Our reporter Bernard gives us the highs and lows, notably accessibility, of the ‘Football Weekly’ live tour he attended in Manchester.
Like many football fans, I follow regular football podcasts to keep me informed. There are an estimated 16m regular podcast listeners in the UK and some of the most popular are football podcasts. My favourite, and one of the most popular is the Guardian football weekly podcast which has been broadcasting since 2006.
During the football season, it broadcast three times a week with Max Rusden leading with three other commentators drawn from a list of 25 regulars. My favourite regulars, in addition to Max Rushden are Barry Glendenning and Jonathan Wilson. It is well informed, witty and is not afraid to comment on serious issues such as racism, sexism and corruption in football. As you would expect from the Guardian, the opinions are left of centre and tap into a vein of woke, urban, mainly male, banter that is entertaining.
So when my son suggested we go to the Guardian football weekly Live Tour when it visited Manchester, I readily agreed. Well, he didn’t actually invite me, but the friend he had intended to go with had to pull out, so I took the spare ticket.
The event was held at the Royal Northern College of Music on Father’s Day (June 19). It was one of eight shows across six cities that were planned. The RNCM theatre holds about 600 people and it was more or less packed. The show consisted of Max Rushden, Barry Glendenning, Philippe Auclair and Jonathan Liew.
The live shows are promoted on the podcast as being more revealing and sweary as they could say stuff that wouldn’t be allowed live on lawyer-vetted podcasts. In reality the show was just like the podcast except that you could see them do it live. They have obviously worked out a format that had a madcap feel to it, but came over as slick. It even had a pre-made video of the presenters acting a bit crazy in a Wetherspoons pub, and party piece guitar playing songs from Philippe Auclair and Max Rushden.
It was OK as a night out, but I wouldn’t bother to go and see it again even though I will continue to listen to the podcast (well, during the football season anyway). What interested me more was the audience. There were almost no women (no surprise there) but the vast majority of the men there all seemed to look the same. That is, age 25 to 40, Millennials and Gen-Z, with stubbly beards, wearing athleisure clothing and likely to be living in hipster and boho areas like Ancoats, Northern Quarter, Chorlton, Levenshulme and West Didsbury.
So alike did they look, that I had difficulty finding my son after he had gone to the bar.

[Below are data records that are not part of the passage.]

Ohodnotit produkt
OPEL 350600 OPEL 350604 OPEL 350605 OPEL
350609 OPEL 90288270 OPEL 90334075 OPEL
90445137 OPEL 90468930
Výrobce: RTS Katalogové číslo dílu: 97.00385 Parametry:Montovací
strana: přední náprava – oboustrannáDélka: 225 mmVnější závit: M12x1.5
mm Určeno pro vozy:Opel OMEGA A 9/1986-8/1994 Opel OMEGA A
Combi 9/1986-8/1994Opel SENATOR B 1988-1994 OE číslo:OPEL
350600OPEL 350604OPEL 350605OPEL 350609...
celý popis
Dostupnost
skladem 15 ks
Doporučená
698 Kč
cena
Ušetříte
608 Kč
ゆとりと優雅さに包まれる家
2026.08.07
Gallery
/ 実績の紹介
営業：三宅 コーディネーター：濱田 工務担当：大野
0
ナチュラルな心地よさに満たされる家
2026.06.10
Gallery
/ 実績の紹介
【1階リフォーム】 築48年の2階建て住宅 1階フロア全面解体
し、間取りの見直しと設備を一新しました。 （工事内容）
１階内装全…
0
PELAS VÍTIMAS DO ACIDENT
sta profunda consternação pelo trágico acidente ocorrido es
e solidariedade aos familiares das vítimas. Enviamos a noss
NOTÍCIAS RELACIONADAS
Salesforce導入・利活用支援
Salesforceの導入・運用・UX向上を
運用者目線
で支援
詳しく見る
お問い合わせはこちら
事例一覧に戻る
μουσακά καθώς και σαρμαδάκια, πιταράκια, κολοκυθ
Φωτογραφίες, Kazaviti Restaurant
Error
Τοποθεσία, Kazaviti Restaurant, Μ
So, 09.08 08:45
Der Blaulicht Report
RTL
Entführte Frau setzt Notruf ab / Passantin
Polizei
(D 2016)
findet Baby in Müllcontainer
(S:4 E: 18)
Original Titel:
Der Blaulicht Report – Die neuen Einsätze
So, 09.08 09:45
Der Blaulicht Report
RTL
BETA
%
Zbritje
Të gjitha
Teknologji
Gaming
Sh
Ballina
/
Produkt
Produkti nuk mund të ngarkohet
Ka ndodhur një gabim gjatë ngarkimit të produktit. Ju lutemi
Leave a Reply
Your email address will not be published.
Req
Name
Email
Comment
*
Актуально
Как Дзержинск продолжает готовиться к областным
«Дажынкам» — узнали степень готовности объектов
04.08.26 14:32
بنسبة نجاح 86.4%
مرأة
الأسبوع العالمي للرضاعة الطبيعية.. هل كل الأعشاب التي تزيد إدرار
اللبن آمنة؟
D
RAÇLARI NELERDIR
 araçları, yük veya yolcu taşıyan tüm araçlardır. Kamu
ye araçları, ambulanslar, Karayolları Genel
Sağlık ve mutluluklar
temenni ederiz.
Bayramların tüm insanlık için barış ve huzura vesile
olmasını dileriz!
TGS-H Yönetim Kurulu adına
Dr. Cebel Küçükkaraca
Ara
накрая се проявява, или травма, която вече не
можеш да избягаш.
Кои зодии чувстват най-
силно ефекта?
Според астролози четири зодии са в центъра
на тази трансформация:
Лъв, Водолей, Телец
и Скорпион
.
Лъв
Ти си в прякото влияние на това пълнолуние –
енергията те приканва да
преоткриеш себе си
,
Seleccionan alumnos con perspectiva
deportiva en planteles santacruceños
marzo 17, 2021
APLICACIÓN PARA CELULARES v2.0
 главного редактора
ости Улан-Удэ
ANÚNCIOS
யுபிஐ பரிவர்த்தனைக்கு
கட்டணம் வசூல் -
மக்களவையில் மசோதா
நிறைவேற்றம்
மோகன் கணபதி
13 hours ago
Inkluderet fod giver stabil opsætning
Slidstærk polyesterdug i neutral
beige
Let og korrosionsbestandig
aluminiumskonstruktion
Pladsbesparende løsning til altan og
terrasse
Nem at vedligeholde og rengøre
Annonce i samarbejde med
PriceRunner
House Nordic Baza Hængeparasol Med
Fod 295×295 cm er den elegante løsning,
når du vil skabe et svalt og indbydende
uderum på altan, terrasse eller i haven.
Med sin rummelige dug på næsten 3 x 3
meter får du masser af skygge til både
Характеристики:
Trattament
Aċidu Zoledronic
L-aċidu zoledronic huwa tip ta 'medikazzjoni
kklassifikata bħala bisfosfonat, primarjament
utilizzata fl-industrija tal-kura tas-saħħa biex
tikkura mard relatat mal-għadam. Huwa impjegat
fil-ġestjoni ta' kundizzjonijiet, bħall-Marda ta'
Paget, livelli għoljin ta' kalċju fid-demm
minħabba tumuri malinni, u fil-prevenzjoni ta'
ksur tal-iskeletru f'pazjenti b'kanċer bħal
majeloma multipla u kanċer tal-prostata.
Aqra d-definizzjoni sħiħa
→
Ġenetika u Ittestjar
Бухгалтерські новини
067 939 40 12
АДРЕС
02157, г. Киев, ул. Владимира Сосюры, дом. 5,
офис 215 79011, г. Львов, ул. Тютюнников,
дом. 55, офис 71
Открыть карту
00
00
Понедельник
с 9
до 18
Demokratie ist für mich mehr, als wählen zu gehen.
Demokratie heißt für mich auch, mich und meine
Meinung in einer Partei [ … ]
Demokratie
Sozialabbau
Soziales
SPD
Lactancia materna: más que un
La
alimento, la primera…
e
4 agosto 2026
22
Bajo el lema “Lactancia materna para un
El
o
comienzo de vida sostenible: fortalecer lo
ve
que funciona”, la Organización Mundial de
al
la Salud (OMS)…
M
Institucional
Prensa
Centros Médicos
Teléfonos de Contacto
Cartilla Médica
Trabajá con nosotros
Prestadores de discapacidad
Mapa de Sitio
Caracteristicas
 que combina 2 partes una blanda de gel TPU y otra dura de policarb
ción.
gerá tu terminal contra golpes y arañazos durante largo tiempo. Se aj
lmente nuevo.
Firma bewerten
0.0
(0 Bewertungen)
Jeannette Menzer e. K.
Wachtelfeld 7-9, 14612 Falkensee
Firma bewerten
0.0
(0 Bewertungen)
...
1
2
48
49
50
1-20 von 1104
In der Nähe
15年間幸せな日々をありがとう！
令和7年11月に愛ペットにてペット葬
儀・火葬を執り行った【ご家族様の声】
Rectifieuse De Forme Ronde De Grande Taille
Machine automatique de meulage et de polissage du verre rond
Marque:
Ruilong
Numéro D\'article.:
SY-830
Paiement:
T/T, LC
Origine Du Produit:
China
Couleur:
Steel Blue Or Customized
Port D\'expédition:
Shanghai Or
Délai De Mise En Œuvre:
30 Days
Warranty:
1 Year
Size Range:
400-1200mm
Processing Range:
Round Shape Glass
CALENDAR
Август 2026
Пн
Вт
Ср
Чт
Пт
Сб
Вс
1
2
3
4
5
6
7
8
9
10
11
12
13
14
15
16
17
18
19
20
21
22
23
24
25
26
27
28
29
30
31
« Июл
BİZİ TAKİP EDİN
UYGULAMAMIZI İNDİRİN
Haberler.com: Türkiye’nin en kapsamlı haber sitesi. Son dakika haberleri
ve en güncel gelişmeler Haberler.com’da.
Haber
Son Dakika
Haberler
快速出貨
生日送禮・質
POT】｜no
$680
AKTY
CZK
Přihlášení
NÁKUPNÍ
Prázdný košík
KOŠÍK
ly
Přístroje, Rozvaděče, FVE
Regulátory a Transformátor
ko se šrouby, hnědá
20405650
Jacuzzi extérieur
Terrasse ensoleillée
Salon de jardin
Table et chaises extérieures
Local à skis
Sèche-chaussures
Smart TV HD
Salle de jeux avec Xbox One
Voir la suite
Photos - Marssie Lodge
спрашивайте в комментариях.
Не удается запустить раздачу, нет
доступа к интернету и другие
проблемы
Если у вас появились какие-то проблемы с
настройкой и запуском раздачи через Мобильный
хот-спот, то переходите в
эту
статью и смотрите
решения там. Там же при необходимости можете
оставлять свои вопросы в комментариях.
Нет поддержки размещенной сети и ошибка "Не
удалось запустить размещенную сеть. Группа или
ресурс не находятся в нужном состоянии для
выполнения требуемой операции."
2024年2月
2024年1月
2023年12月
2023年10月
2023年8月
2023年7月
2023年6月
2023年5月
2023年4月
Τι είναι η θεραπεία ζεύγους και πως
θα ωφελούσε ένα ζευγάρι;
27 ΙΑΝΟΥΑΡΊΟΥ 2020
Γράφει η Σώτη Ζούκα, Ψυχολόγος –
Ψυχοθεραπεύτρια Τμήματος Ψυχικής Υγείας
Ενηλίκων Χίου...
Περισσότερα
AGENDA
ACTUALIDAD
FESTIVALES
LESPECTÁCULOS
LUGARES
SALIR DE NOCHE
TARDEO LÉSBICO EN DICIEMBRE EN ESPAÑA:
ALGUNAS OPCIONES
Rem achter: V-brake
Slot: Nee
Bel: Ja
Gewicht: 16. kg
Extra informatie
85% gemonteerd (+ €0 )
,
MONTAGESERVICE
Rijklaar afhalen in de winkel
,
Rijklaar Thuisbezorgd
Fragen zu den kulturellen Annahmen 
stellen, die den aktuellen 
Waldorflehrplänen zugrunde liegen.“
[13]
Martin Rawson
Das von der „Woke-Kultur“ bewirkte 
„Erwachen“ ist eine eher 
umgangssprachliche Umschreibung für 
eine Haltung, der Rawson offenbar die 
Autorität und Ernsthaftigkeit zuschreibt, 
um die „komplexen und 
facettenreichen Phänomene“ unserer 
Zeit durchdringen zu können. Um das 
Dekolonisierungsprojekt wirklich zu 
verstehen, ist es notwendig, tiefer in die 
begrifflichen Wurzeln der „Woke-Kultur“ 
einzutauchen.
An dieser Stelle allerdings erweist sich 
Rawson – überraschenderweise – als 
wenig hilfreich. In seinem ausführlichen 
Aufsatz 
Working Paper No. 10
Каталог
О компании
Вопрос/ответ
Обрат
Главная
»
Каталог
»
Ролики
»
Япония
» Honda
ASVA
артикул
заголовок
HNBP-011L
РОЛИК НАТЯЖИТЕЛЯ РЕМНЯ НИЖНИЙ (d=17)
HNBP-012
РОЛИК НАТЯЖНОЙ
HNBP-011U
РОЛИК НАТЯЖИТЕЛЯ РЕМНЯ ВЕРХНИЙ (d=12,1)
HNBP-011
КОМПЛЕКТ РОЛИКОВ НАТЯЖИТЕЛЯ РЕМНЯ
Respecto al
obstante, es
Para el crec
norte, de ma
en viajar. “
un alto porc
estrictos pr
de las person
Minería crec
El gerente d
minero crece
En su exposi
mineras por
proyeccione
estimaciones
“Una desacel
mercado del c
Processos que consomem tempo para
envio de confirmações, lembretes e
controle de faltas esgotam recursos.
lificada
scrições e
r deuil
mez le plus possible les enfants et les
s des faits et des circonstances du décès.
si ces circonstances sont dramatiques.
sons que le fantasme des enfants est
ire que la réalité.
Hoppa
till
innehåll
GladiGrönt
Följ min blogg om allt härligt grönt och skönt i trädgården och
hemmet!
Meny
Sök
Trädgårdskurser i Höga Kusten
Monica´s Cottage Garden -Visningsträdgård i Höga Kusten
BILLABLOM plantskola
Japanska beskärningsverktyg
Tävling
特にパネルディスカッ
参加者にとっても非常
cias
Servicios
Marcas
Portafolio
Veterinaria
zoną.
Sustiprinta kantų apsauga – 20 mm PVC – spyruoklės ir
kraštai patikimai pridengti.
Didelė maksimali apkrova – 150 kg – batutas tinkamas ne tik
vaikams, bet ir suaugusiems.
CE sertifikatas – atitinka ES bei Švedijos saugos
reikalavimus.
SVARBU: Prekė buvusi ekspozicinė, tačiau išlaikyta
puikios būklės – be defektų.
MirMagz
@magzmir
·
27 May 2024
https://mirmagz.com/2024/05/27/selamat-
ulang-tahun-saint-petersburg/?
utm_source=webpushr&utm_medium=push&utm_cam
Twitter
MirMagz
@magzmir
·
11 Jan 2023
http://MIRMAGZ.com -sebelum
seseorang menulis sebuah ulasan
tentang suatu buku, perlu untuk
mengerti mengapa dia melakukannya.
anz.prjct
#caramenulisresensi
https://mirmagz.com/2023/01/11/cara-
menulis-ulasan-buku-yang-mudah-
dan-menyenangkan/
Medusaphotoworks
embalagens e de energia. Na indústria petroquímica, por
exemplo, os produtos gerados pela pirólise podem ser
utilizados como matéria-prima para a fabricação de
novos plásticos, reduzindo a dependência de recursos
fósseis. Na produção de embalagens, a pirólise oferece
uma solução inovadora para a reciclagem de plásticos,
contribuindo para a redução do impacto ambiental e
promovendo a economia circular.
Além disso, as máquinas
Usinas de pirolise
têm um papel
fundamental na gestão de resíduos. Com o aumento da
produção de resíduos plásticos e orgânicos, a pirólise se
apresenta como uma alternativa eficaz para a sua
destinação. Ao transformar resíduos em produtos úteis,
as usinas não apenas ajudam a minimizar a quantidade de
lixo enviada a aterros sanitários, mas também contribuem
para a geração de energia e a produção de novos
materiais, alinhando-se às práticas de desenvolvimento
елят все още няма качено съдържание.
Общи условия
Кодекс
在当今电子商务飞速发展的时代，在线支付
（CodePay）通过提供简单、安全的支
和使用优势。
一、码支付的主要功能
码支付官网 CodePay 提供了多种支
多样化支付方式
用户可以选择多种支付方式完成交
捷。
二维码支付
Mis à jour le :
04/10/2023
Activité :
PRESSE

I mentioned the uniformity of the audience to my son. He agreed, but said that if I really wanted to find an audience that looked alike I should go to another live football podcast event, for the Quickly Kevin fans. Its full name is Quickly Kevin; will he score?” and is a football podcast about 90’s football. Its host is comedian Josh Widdicombe with co-hosts Chris Scull and Michael Marden. The podcast aims to revisit funny stories and events from the 90’s football era. This is a cult and niche interest and the audience consists of men who had grown up and got interested in football in the 1990s.
There is nothing wrong with this; we are all members of tribes of like-minded people. The people I consider to be friends all seem to agree on politics and many other issues. We also tend to live in areas where neighbours and acquaintances are also more likely to share our beliefs and vote the same way. We joke about living in a bubble.
The live podcast event though, was an opportunity to view in person a tribe I wasn’t really a member of. It was overwhelmingly young-ish, male, able bodied and white. As an older disabled person it was all a bit disorientating – especially as to get out at the end of the event, I had to climb the stairs (with inadequate rails) after being stopped by security men from going through the ground floor emergency exits.
The football season starts in less than a month. I look forward to that and to listening to football podcasts. There is always something fresh and optimistic about a new season, with pitches in perfect condition and new signings to look forward to – even, if like me, you are a Manchester United supporter.